Mirror of Justice

A blog dedicated to the development of Catholic legal theory.
Affiliated with the Program on Church, State & Society at Notre Dame Law School.

Tuesday, January 23, 2007

Sullivan v. Harris on "moderate" religion

Sam Harris thinks that religious believers are, necessarily, extremists and that that those who imagine themselves to be religious "moderates" are kidding themselves, and enabling evil.  Andrew Sullivan disagrees.  Here's the debate.

India to Catholic parish: No masses for you!

Here's one way to deal with intra-parish squabbles about liturgy:

Authorities of a diocese in southern India seem to be despairing after a dispute over liturgical language led to the suspension of religious services in a parish.

Bishop Thomas Vazhappilly of Mysore says he feels helpless as Kannada and Tamil Catholics from Mother of God Parish in Jakkalli remain adamant about their positions. The parish is 75 kilometers east of Mysore, an ancient city in Karnataka state that is about 2,200 kilometers south of New Delhi.

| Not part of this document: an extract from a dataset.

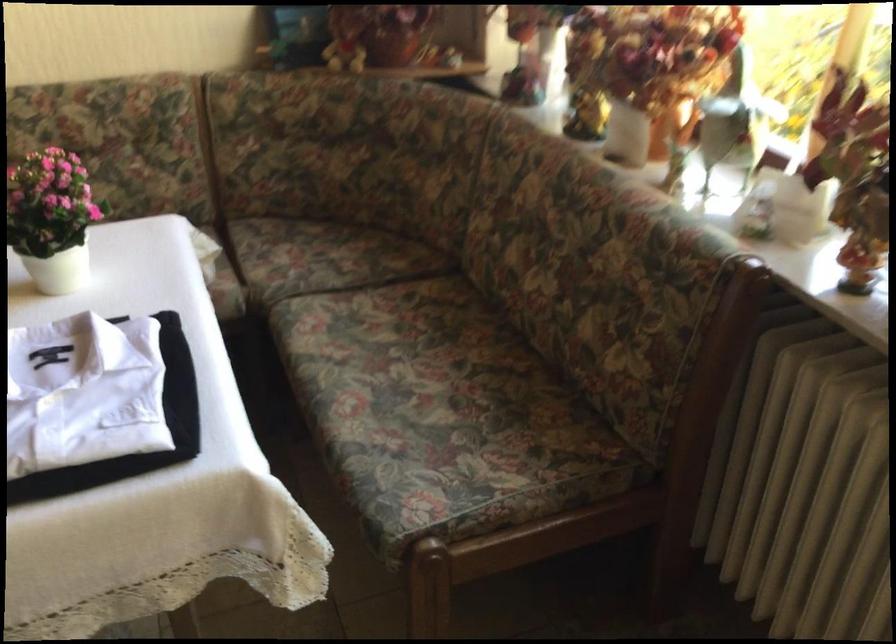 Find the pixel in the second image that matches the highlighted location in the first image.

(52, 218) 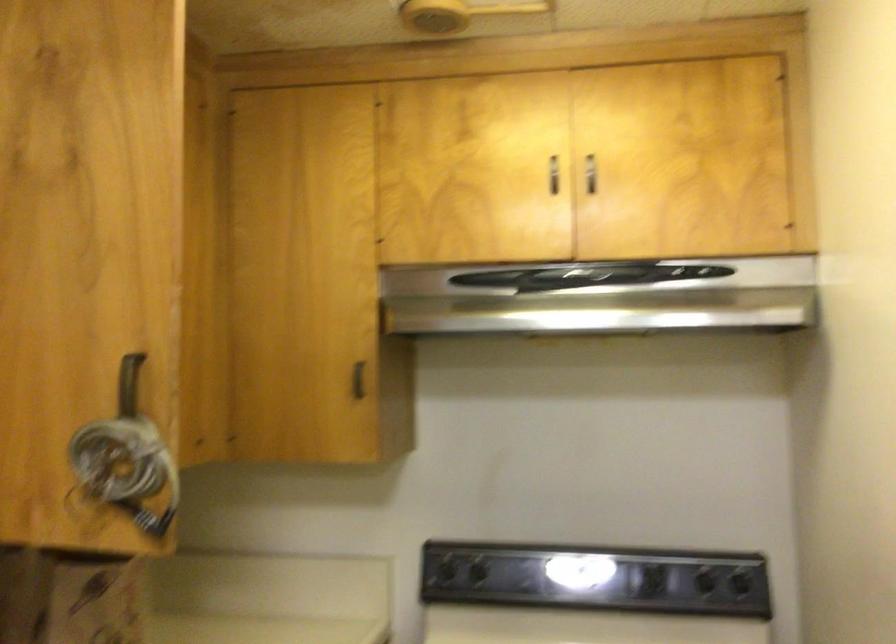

Police banned religious activities in the parish after members of the two groups clashed on Dec. 25. Bishop Vazhappilly told UCA News on Jan. 15 that police cited law-and-order problems for suspending religious services.

Monday, January 22, 2007

Focus on the disease (not the "sexually transmitted")

Daniel Conway, a physician and professor of medicine at Drexel, emailed this response to my skepticism about the proposed mandatory STD vaccinations for sixth graders:

[P]rotective claims of "maintaining innocence" make me roll my eyes.  Since somewhere distant in this evaulation, this issue involves "sex," the culture warriors fly into fits. The "sex" part of "sexually transmitted disease" is so much more provocative for culture warriors than the "disease" part of "sexually transmitted." And as such prompts the typical and expected reaction.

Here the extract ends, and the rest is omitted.